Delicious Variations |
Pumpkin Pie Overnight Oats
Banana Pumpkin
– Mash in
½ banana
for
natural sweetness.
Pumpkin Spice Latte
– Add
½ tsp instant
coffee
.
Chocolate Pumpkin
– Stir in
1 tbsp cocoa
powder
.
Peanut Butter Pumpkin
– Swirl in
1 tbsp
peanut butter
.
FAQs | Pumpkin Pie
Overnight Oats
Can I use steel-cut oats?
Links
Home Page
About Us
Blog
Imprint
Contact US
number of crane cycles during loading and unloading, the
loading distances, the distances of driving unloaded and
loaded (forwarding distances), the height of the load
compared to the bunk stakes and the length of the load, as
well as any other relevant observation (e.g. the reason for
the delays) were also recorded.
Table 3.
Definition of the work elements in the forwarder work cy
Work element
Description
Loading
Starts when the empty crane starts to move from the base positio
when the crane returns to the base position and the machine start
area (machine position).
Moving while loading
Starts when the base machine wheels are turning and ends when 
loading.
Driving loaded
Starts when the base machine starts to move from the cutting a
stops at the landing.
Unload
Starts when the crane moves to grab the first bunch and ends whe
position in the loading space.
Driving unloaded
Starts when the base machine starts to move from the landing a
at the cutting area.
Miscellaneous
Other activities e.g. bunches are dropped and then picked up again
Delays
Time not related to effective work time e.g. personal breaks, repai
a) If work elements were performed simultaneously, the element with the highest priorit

____________________

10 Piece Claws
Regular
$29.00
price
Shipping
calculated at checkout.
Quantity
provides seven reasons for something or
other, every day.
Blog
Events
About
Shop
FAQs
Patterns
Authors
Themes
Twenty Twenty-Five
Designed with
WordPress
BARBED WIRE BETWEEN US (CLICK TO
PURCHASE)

____________________

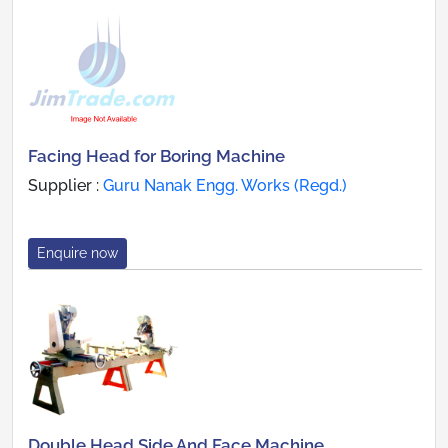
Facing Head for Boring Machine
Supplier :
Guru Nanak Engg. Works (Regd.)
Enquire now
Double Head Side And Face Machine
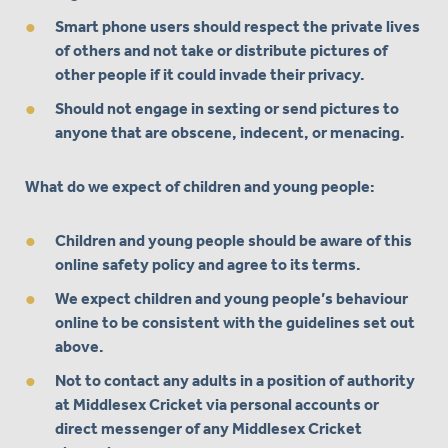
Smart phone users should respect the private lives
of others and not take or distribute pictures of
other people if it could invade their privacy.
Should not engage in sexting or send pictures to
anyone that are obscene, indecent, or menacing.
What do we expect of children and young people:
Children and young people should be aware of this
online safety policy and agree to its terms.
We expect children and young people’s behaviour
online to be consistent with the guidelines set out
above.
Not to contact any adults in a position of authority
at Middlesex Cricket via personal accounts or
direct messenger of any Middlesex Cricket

____________________

» **Your goal**
Please copy out each line of the data in which the word "base" occurs.

» **Task answer**
Starts when the empty crane starts to move from the base positio
when the crane returns to the base position and the machine start
Starts when the base machine wheels are turning and ends when 
Starts when the base machine starts to move from the cutting a
Starts when the base machine starts to move from the landing a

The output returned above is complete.